*** Opening of Dataset records ***
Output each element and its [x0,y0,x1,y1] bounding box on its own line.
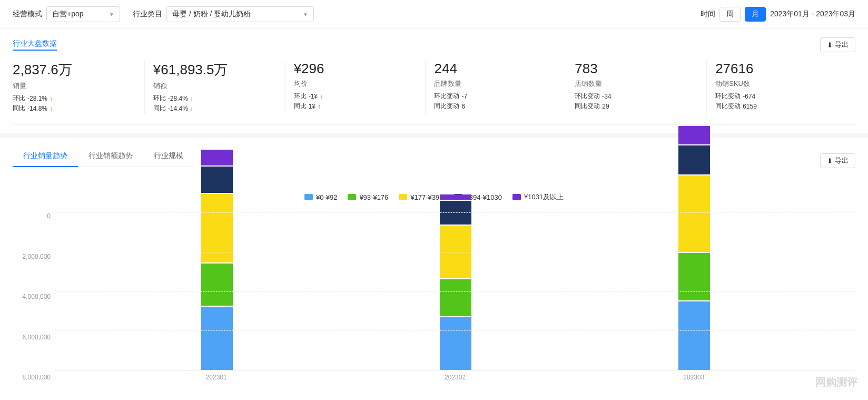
metric-value: ¥61,893.5万 [153,61,277,79]
metric-hb: 环比-28.1%↓ [13,94,136,103]
arrow-up-icon2: ↑ [318,103,321,110]
industry-filter: 行业类目 母婴 / 奶粉 / 婴幼儿奶粉 ▼ [133,6,314,22]
metric-label: 销额 [153,81,277,91]
metric-value: 783 [575,61,698,77]
chart-area [55,212,855,370]
legend-item-4: ¥1031及以上 [512,192,564,202]
metric-item-3: 244 品牌数量 环比变动-7 同比变动6 [434,61,566,114]
mode-label: 经营模式 [13,9,42,19]
bar-segment-1-3 [440,201,471,225]
metric-label: 动销SKU数 [715,79,839,89]
legend-color-4 [512,194,521,200]
bar-segment-2-3 [678,145,710,174]
chevron-down-icon: ▼ [109,12,114,17]
metric-tb: 同比1¥↑ [294,102,417,111]
bar-column-1 [440,194,471,370]
metric-hb: 环比-1¥↓ [294,92,417,101]
time-section: 时间 周 月 2023年01月 - 2023年03月 [701,7,855,22]
section-header: 行业大盘数据 ⬇ 导出 [13,37,855,52]
time-label: 时间 [701,9,715,19]
legend-item-2: ¥177-¥393 [399,193,443,201]
metric-hb: 环比变动-674 [715,92,839,101]
bar-segment-2-2 [678,175,710,252]
bars-group [55,212,855,370]
bar-segment-1-4 [440,194,471,200]
industry-section: 行业大盘数据 ⬇ 导出 2,837.6万 销量 环比-28.1%↓ 同比-14.… [0,29,868,133]
tab-0[interactable]: 行业销量趋势 [13,146,78,167]
metric-item-1: ¥61,893.5万 销额 环比-28.4%↓ 同比-14.4%↓ [153,61,285,114]
x-axis-label-1: 202302 [445,374,466,381]
metric-value: 27616 [715,61,839,77]
download-icon2: ⬇ [827,157,833,165]
bar-segment-0-2 [201,194,233,262]
metric-value: 244 [434,61,557,77]
bar-segment-1-1 [440,279,471,316]
chevron-down-icon2: ▼ [303,12,308,17]
top-bar: 经营模式 自营+pop ▼ 行业类目 母婴 / 奶粉 / 婴幼儿奶粉 ▼ 时间 … [0,0,868,29]
legend-item-0: ¥0-¥92 [304,193,337,201]
bar-segment-2-1 [678,253,710,300]
y-axis-label-3: 2,000,000 [13,253,51,260]
bar-column-0 [201,150,233,370]
tab-2[interactable]: 行业规模 [143,146,194,167]
legend-item-1: ¥93-¥176 [348,193,388,201]
tab-1[interactable]: 行业销额趋势 [78,146,143,167]
metric-label: 品牌数量 [434,79,557,89]
y-axis-label-2: 4,000,000 [13,293,51,300]
metric-item-2: ¥296 均价 环比-1¥↓ 同比1¥↑ [294,61,426,114]
industry-title[interactable]: 行业大盘数据 [13,39,57,51]
legend-color-1 [348,194,356,200]
metric-item-0: 2,837.6万 销量 环比-28.1%↓ 同比-14.8%↓ [13,61,145,114]
arrow-down-icon2: ↓ [190,105,193,112]
bar-segment-0-1 [201,264,233,306]
bar-segment-2-0 [678,301,710,370]
arrow-down-icon: ↓ [190,95,193,102]
mode-select[interactable]: 自营+pop ▼ [46,6,120,22]
legend-color-2 [399,194,407,200]
metric-hb: 环比变动-34 [575,92,698,101]
y-axis-label-1: 6,000,000 [13,334,51,341]
metric-value: 2,837.6万 [13,61,136,79]
watermark: 网购测评 [815,375,857,389]
mode-value: 自营+pop [52,9,84,19]
bar-segment-0-0 [201,307,233,370]
industry-select[interactable]: 母婴 / 奶粉 / 婴幼儿奶粉 ▼ [166,6,314,22]
metric-item-4: 783 店铺数量 环比变动-34 同比变动29 [575,61,707,114]
metric-label: 均价 [294,79,417,89]
bar-segment-1-2 [440,226,471,278]
y-axis-label-4: 0 [13,212,51,220]
arrow-down-icon2: ↓ [50,105,53,112]
time-range: 2023年01月 - 2023年03月 [770,9,855,19]
x-axis-label-0: 202301 [206,374,227,381]
metric-hb: 环比变动-7 [434,92,557,101]
export-button-2[interactable]: ⬇ 导出 [820,153,855,168]
x-axis-label-2: 202303 [683,374,704,381]
metric-label: 销量 [13,81,136,91]
metric-tb: 同比变动6159 [715,102,839,111]
chart-legend: ¥0-¥92¥93-¥176¥177-¥393¥394-¥1030¥1031及以… [13,192,855,202]
metric-value: ¥296 [294,61,417,77]
metric-tb: 同比变动6 [434,102,557,111]
mode-filter: 经营模式 自营+pop ▼ [13,6,120,22]
y-axis-label-0: 8,000,000 [13,374,51,381]
week-button[interactable]: 周 [719,7,741,22]
arrow-down-icon: ↓ [320,93,323,100]
arrow-down-icon: ↓ [50,95,53,102]
industry-label: 行业类目 [133,9,162,19]
bar-column-2 [678,126,710,370]
tabs-row: 行业销量趋势行业销额趋势行业规模 [13,146,194,167]
metric-tb: 同比-14.8%↓ [13,104,136,113]
metric-hb: 环比-28.4%↓ [153,94,277,103]
x-axis: 202301202302202303 [55,370,855,381]
export-button-1[interactable]: ⬇ 导出 [820,37,855,52]
month-button[interactable]: 月 [745,7,766,22]
y-axis: 8,000,0006,000,0004,000,0002,000,0000 [13,212,55,381]
industry-value: 母婴 / 奶粉 / 婴幼儿奶粉 [172,9,251,19]
bar-segment-0-4 [201,150,233,165]
chart-section-header: 行业销量趋势行业销额趋势行业规模 ⬇ 导出 [13,146,855,175]
metric-item-5: 27616 动销SKU数 环比变动-674 同比变动6159 [715,61,847,114]
metrics-row: 2,837.6万 销量 环比-28.1%↓ 同比-14.8%↓ ¥61,893.… [13,61,855,125]
legend-color-0 [304,194,313,200]
bar-segment-0-3 [201,167,233,193]
chart-section: 行业销量趋势行业销额趋势行业规模 ⬇ 导出 [0,138,868,192]
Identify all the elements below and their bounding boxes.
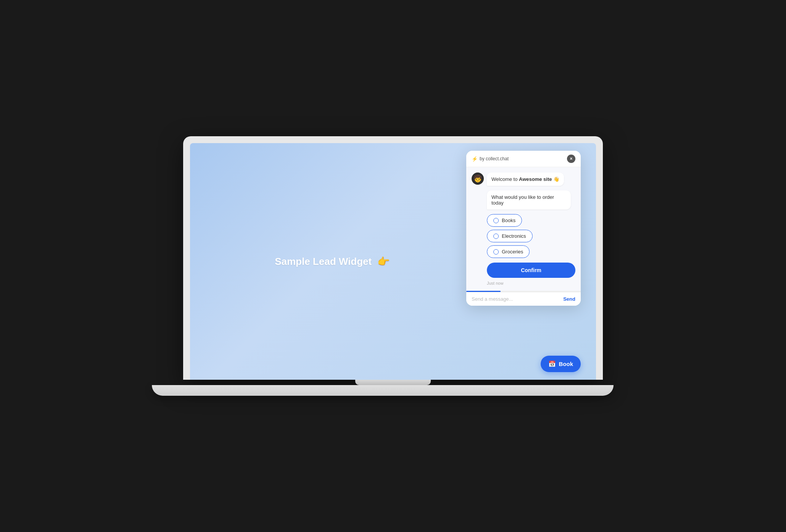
*** Close of Dataset records ***
| Activity |
Reproduce each line of the records in which the string "经营模式" appears.

| Expected answer |
mode-label: 经营模式 [13,9,42,19]
top-bar: 经营模式 自营+pop ▼ 行业类目 母婴 / 奶粉 / 婴幼儿奶粉 ▼ 时间 … [0,0,868,29]
mode-filter: 经营模式 自营+pop ▼ [13,6,120,22]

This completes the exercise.